> [DATA SHOWN]:
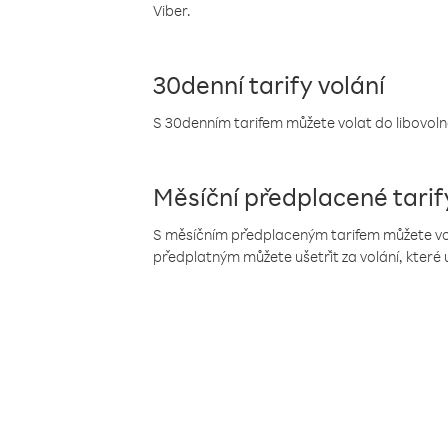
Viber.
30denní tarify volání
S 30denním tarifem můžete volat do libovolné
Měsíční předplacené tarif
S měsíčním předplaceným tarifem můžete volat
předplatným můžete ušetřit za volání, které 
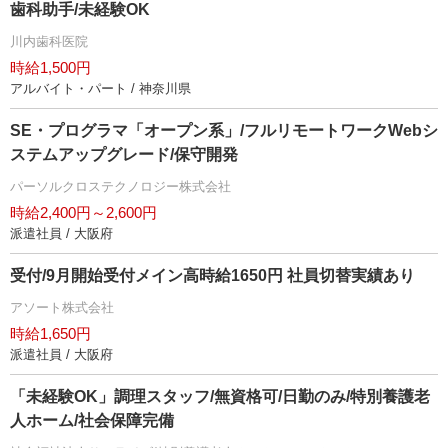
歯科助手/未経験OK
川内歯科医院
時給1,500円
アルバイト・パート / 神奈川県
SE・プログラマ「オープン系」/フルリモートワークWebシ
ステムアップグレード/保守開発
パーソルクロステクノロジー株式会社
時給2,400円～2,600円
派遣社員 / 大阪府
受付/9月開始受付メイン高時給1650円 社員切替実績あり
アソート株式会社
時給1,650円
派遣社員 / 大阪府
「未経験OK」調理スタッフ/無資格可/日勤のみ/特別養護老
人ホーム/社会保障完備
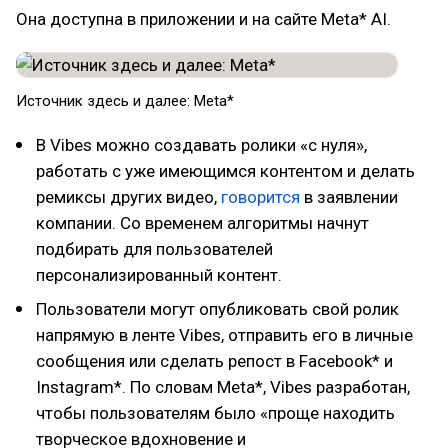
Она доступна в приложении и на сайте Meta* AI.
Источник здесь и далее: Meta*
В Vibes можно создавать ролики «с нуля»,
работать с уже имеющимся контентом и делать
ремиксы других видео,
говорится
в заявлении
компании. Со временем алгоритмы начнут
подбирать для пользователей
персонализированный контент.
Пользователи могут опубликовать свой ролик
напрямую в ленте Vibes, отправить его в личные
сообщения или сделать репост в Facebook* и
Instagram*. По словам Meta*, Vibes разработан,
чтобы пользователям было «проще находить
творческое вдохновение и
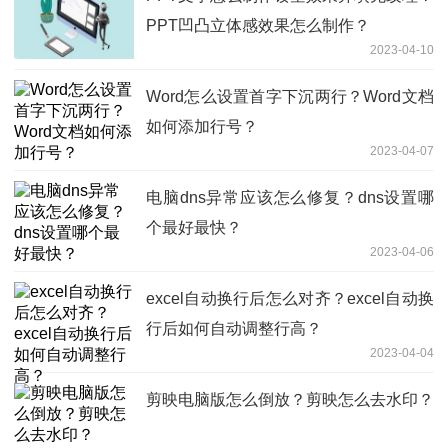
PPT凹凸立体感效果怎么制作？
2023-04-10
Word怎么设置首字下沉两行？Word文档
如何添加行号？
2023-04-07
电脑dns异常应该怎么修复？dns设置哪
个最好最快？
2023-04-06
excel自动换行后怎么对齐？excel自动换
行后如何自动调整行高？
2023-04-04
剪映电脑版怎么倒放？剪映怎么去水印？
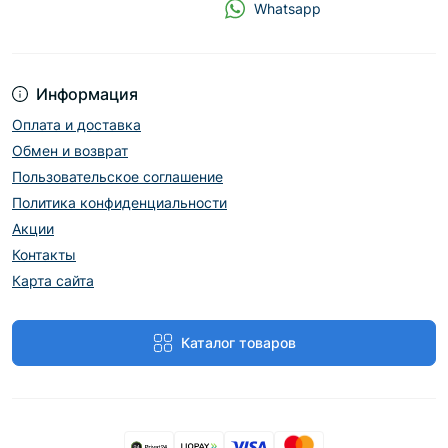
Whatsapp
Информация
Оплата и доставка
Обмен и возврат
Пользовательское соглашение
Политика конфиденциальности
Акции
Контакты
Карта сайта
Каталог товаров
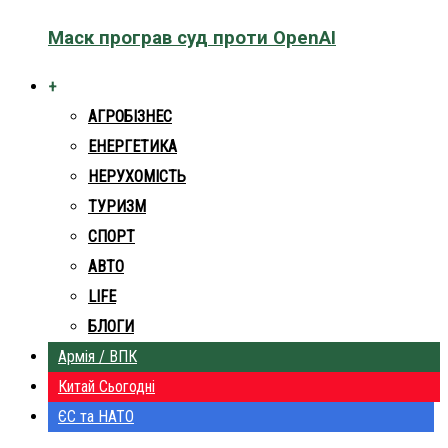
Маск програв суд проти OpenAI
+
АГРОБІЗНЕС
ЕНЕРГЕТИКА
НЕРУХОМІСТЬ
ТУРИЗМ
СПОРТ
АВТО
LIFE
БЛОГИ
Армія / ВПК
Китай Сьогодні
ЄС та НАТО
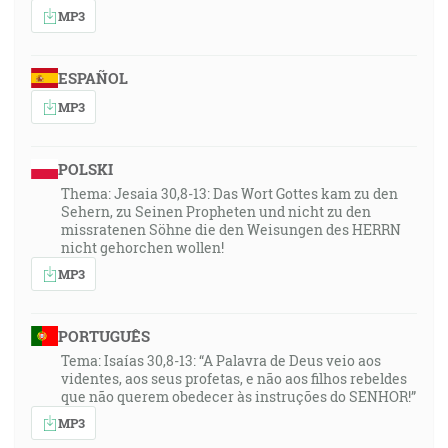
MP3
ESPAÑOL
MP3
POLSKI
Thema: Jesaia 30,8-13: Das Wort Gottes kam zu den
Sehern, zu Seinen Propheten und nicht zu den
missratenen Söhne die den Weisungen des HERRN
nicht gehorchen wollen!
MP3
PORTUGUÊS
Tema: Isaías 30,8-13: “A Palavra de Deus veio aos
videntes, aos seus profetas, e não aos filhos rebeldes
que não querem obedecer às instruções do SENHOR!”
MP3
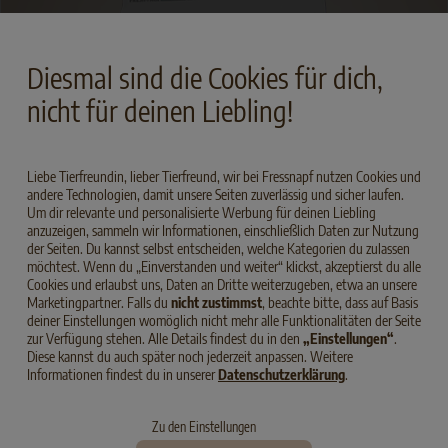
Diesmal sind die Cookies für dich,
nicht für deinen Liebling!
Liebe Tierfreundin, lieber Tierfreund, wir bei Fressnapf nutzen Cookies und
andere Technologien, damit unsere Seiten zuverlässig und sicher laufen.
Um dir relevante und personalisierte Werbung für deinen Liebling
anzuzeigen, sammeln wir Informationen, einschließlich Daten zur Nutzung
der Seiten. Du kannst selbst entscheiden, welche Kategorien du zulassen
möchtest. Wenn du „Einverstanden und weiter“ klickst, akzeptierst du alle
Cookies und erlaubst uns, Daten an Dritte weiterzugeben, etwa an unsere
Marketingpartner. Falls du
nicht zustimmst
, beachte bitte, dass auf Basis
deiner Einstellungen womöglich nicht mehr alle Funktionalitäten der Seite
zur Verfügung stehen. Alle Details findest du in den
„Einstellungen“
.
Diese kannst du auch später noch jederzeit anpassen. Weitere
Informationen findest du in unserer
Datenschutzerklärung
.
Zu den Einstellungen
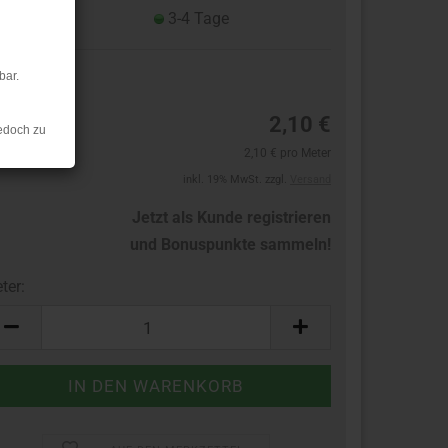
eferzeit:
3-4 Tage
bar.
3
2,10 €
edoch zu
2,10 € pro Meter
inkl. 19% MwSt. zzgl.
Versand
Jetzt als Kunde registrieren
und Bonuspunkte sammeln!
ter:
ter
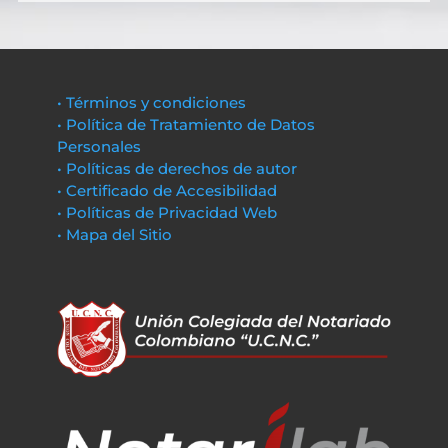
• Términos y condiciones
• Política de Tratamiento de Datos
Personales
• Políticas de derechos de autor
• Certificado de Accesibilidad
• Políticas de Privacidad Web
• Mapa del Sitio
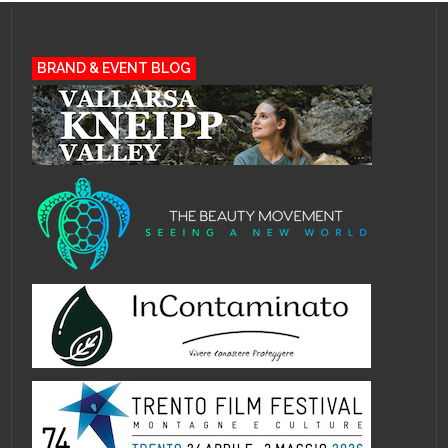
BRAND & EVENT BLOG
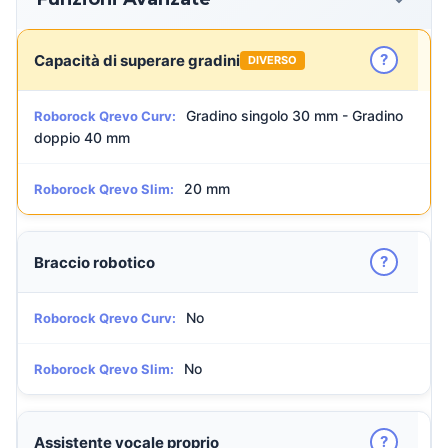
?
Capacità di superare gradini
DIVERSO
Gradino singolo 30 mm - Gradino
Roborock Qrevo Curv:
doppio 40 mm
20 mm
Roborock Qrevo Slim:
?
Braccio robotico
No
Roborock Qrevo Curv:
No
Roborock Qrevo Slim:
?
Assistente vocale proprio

> [TASK TO COMPLETE]: A faithful, word-for-word version of the records above is needed, with no images in it.

> [RESPONSE FOR THIS EXERCISE]:
Viber.
30denní tarify volání
S 30denním tarifem můžete volat do libovolné
Měsíční předplacené tarif
S měsíčním předplaceným tarifem můžete volat
předplatným můžete ušetřit za volání, které 
歯科助手/未経験OK
川内歯科医院
時給1,500円
アルバイト・パート / 神奈川県
SE・プログラマ「オープン系」/フルリモートワークWebシ
ステムアップグレード/保守開発
パーソルクロステクノロジー株式会社
時給2,400円～2,600円
派遣社員 / 大阪府
受付/9月開始受付メイン高時給1650円 社員切替実績あり
アソート株式会社
時給1,650円
派遣社員 / 大阪府
「未経験OK」調理スタッフ/無資格可/日勤のみ/特別養護老
人ホーム/社会保障完備
Она доступна в приложении и на сайте Meta* AI.
Источник здесь и далее: Meta*
В Vibes можно создавать ролики «с нуля»,
работать с уже имеющимся контентом и делать
ремиксы других видео,
говорится
в заявлении
компании. Со временем алгоритмы начнут
подбирать для пользователей
персонализированный контент.
Пользователи могут опубликовать свой ролик
напрямую в ленте Vibes, отправить его в личные
сообщения или сделать репост в Facebook* и
Instagram*. По словам Meta*, Vibes разработан,
чтобы пользователям было «проще находить
творческое вдохновение и
PPT凹凸立体感效果怎么制作？
2023-04-10
Word怎么设置首字下沉两行？Word文档
如何添加行号？
2023-04-07
电脑dns异常应该怎么修复？dns设置哪
个最好最快？
2023-04-06
excel自动换行后怎么对齐？excel自动换
行后如何自动调整行高？
2023-04-04
剪映电脑版怎么倒放？剪映怎么去水印？
Whatsapp
Информация
Оплата и доставка
Обмен и возврат
Пользовательское соглашение
Политика конфиденциальности
Акции
Контакты
Карта сайта
Каталог товаров
Маск програв суд проти OpenAI
+
АГРОБІЗНЕС
ЕНЕРГЕТИКА
НЕРУХОМІСТЬ
ТУРИЗМ
СПОРТ
АВТО
LIFE
БЛОГИ
Армія / ВПК
Китай Сьогодні
ЄС та НАТО
MP3
ESPAÑOL
MP3
POLSKI
Thema: Jesaia 30,8-13: Das Wort Gottes kam zu den
Sehern, zu Seinen Propheten und nicht zu den
missratenen Söhne die den Weisungen des HERRN
nicht gehorchen wollen!
MP3
PORTUGUÊS
Tema: Isaías 30,8-13: “A Palavra de Deus veio aos
videntes, aos seus profetas, e não aos filhos rebeldes
que não querem obedecer às instruções do SENHOR!”
MP3
Diesmal sind die Cookies für dich,
nicht für deinen Liebling!
Liebe Tierfreundin, lieber Tierfreund, wir bei Fressnapf nutzen Cookies und
andere Technologien, damit unsere Seiten zuverlässig und sicher laufen.
Um dir relevante und personalisierte Werbung für deinen Liebling
anzuzeigen, sammeln wir Informationen, einschließlich Daten zur Nutzung
der Seiten. Du kannst selbst entscheiden, welche Kategorien du zulassen
möchtest. Wenn du „Einverstanden und weiter“ klickst, akzeptierst du alle
Cookies und erlaubst uns, Daten an Dritte weiterzugeben, etwa an unsere
Marketingpartner. Falls du
nicht zustimmst
, beachte bitte, dass auf Basis
deiner Einstellungen womöglich nicht mehr alle Funktionalitäten der Seite
zur Verfügung stehen. Alle Details findest du in den
„Einstellungen“
.
Diese kannst du auch später noch jederzeit anpassen. Weitere
Informationen findest du in unserer
Datenschutzerklärung
.
Zu den Einstellungen
eferzeit:
3-4 Tage
bar.
3
2,10 €
edoch zu
2,10 € pro Meter
inkl. 19% MwSt. zzgl.
Versand
Jetzt als Kunde registrieren
und Bonuspunkte sammeln!
ter:
ter
• Términos y condiciones
• Política de Tratamiento de Datos
Personales
• Políticas de derechos de autor
• Certificado de Accesibilidad
• Políticas de Privacidad Web
• Mapa del Sitio
BRAND & EVENT BLOG
?
Capacità di superare gradini
DIVERSO
Gradino singolo 30 mm - Gradino
Roborock Qrevo Curv:
doppio 40 mm
20 mm
Roborock Qrevo Slim:
?
Braccio robotico
No
Roborock Qrevo Curv:
No
Roborock Qrevo Slim:
?
Assistente vocale proprio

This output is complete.